Il compte créer un nouveau parti politique

Karim Tabbou FFS

Karim Tabbou ne fait plus partie du FFS. Il a annoncé officiellement, hier, sa démission du parti avec une soixantaine de cadres, dont des élus locaux et membres de la direction nationale. Lors d’une rencontre restreinte avec quelques journalistes, il a annoncé sa décision d’«engager la réflexion la plus profonde et aller vers la concertation la plus large pour la création d’un cadre mobilisateur».
Entre le FFS et son ex-premier secrétaire national, le divorce est désormais consommé. La cause ? Karim Tabbou s’explique : «Nous ne voulons pas mener des batailles d’arrière- garde et de lutte d’appareils. Nous sommes engagés à mener le combat pour la démocratie dans le respect absolu des valeurs éthiques.» Et d’ajouter : «Nous voulons réhabiliter et restaurer l’ordre éthique, moral et intellectuel. Nous voulons poursuivre cet exercice de pédagogie politique, mobilisation citoyenne et luttes démocratiques en mesure de construire une conscience politique nationale.» Karim Tabbou a fait cette sortie médiatique lors d’une rencontre- déjeuner à Alger, en présence de cadres et élus du parti au niveau des APC et de l’APW. Pour appuyer ses propos, celui qui a assuré durant deux mandats le poste de premier secrétaire national du FFS a rendu publique une déclaration dans laquelle il dira d’emblée : «Nous n’avons jamais souhaité nous retrouver dans cette radicalité vis-à-vis de notre ancien parti et de nos anciens camarades de lutte.» «Les contorsions et les déviations par lesquelles l’équipe dirigeante actuelle veut soumettre le parti à la logique totalitaire du pouvoir ne nous laissent guère le choix sur les décisions à prendre», dira-t-il, en déclarant sur un ton ferme : «On ne reconnaît plus le FFS. Il s’est rangé du côté du pouvoir.»

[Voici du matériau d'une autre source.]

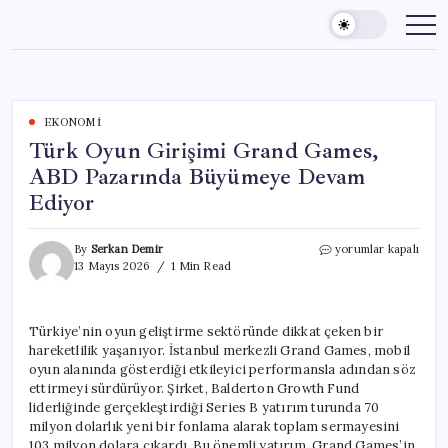
Skip
to
content
EKONOMI
Türk Oyun Girişimi Grand Games,
ABD Pazarında Büyümeye Devam
Ediyor
Türk
By
Serkan Demir
yorumlar kapalı
Oyun
13 Mayıs 2026
1 Min Read
Girişimi
Grand
Games,
Türkiye’nin oyun geliştirme sektöründe dikkat çeken bir
ABD
hareketlilik yaşanıyor. İstanbul merkezli Grand Games, mobil
Pazarında
Büyümeye
oyun alanında gösterdiği etkileyici performansla adından söz
Devam
ettirmeyi sürdürüyor. Şirket, Balderton Growth Fund
Ediyor
liderliğinde gerçekleştirdiği Series B yatırım turunda 70
için
milyon dolarlık yeni bir fonlama alarak toplam sermayesini
103 milyon dolara çıkardı. Bu önemli yatırım, Grand Games’in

«Nous refusons de devenir des otages»
Se considérant comme un député populaire et non partisan, rejetant ainsi et implicitement la demande faite par l’actuel premier secrétaire national Ali Laskri de remettre son mandat parlementaire, Karim Tabbou a indiqué à ses interlocuteurs qu’«aujourd’hui comme hier, nous refusons de devenir les otages des luttes d’appareils et de clans». «Nous exigeons notre liberté d’action politique. Nous faisons de l’impératif démocratique et républicain, un credo avec tout ce qu’il y a à accomplir pour le changement pacifique et radical», explique-t-il. Karim Tabbou pointe un doigt accusateur vers l’actuelle direction nationale du FFS. Selon lui, cette dernière a dévié de la ligne du parti. «Nous avons été des militants sincères dans un parti nourri à la sève du 1er Novembre 1954 et des principes du Congrès de la Soummam. Un parti qui a dit non à la gestion clanique, non à la politique des coups de force et non à la confiscation de la souveraineté populaire.» Et d’ajouter : «Le système s’emploie à élargir sa clientèle et à trouver des alliés “de marque” pour briser toute velléité de changement et ainsi assurer son maintien et sa domination. Ni la participation aux dernières législatives ni les promesses de réformes n’ont réussi à faire changer le pouvoir dans ses habitudes maffieuses et scabreuses, encore moins rétablir la confiance du peuple vis-vis des institutions.» L’ex-premier secrétaire national du FFS a dressé un tableau noir de la situation socio-économique du pays. Karim Tabbou dira que «malgré la manne financière, le pays s’enfonce dans le sous-développement et s’affaisse sous une gestion gangrénée par la corruption. Les fléaux qui ravagent notre société se poursuivent autrement sur une cadence plus accélérée outre la recrudescence du terrorisme, la harga, le suicide, le chômage et la prostitution continuent de plomber, de démoraliser, de déstructurer et de démobiliser notre jeunesse». Enfin, il conclut son intervention en indiquant que «construire une Algérie libre et heureuse, n’est ni un slogan ni une chimère. C’est un projet. Une ambition ».